Aotearoa has a particularly virulent strain of this disease. The NeoLiberal takeover in the 80's meant that when the government started looking at what is now our biggest environmental problem (and arguably our biggest problem, period, if we can get past Covid), it fixated early on the inherent framing of prices and so on an ETS. Which it then dithered and dragged its feet on (including a sidetrek into a carbon tax) for fifteen years, before finally enacting the broken, rorted, pork-larded system we suffer under at present. Which still doesn't include our biggest polluter, agriculture. On the way, these fanatics systematically undermined and ruled out any other policies which could have addressed the problem - such as pollution limits under the RMA, or efficiency standards for vehicles, or prohibitions on particularly polluting forms of technology - because they would be less "efficient" than the ideal system which at the time existed only in their imaginations. And while the government has finally moved away from this extremism and begun adopting a balanced, European-style model where an ETS is one policy of many, those fanatics are still screaming "heresy" and "apostate!" from the sidelines.
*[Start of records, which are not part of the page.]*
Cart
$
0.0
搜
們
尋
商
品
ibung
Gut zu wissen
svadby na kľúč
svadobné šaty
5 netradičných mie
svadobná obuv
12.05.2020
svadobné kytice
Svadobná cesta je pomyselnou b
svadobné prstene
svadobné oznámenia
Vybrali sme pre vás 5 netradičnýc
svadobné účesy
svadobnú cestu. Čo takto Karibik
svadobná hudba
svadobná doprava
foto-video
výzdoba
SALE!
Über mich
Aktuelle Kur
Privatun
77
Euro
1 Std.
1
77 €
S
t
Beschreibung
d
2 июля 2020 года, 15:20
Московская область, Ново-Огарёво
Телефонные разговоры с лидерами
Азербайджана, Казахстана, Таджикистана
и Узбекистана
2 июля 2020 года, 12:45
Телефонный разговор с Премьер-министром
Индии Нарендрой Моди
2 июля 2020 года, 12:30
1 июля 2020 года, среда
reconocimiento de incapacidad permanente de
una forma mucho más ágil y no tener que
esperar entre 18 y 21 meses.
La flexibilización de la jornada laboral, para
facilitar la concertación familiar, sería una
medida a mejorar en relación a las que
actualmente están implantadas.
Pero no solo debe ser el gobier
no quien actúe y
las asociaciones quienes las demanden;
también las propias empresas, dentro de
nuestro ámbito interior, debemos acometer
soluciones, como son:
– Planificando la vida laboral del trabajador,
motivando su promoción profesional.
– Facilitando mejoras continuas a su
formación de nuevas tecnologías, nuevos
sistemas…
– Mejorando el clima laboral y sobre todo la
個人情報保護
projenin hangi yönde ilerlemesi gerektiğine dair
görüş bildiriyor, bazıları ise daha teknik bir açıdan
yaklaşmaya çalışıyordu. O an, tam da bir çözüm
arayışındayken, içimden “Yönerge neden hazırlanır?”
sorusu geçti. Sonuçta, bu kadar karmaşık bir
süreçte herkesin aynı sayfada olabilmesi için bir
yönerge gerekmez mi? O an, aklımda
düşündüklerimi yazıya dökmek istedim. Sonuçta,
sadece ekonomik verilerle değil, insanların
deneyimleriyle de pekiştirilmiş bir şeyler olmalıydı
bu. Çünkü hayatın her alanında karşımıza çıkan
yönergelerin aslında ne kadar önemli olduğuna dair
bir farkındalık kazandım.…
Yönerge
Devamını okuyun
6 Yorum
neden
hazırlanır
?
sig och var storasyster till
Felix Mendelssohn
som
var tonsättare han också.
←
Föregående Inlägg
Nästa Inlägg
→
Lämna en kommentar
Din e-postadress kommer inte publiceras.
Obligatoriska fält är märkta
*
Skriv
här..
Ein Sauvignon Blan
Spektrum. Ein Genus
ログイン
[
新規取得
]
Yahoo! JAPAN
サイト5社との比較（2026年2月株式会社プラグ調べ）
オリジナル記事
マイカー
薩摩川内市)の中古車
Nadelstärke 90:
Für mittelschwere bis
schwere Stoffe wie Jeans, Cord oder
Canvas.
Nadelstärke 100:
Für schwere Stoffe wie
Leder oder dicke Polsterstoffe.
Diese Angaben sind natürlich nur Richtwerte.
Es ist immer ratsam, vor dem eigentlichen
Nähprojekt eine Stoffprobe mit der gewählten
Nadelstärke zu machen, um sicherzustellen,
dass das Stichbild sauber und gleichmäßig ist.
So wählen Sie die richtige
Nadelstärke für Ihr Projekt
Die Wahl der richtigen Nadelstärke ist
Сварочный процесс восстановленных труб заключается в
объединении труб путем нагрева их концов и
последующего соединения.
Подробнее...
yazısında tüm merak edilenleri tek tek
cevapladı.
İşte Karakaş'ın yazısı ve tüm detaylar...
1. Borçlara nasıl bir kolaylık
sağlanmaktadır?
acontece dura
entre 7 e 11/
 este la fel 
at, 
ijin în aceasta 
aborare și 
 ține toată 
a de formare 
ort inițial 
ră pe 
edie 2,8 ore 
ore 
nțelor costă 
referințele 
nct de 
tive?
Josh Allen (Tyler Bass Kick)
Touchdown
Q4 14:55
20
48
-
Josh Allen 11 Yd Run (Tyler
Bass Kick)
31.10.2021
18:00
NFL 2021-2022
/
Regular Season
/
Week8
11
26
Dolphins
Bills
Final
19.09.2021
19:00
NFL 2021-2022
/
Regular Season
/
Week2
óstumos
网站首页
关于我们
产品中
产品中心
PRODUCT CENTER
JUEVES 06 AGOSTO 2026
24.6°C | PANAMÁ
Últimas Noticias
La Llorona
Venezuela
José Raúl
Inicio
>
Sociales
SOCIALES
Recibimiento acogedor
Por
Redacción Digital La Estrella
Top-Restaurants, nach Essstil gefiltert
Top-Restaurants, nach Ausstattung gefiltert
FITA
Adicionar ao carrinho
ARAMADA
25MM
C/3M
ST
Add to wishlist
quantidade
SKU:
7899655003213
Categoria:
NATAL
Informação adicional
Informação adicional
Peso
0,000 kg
But its the framing issue which is most interesting. Emissions trading is rooted in an ideological view that government is bad and its job is merely to create and regulate markets, which should be left to get on with whatever it is they do (creating inequality and corruption and destroying the planet, mostly). But this isn't at all how Kiwis think of our government - we think its there to solve our problems, whatever they are. Likewise, very few people outside the NeoLiberal cult think that climate change is merely a problem of prices. Instead, its a problem of too much carbon, of inappropriate technology and land use, of capitalism, an immediate and existential threat to human civilisation. And each of these framings suggests different ways of solving the problem: limit carbon; use regulation and government investment to shift to clean technology; destroy (or regulate to within an inch of its life) capitalism to remove the cancerous growth imperative; and use a war footing to do all of the above, because this isn't something we can piss about on anymore. And all of that requires government, not just a market.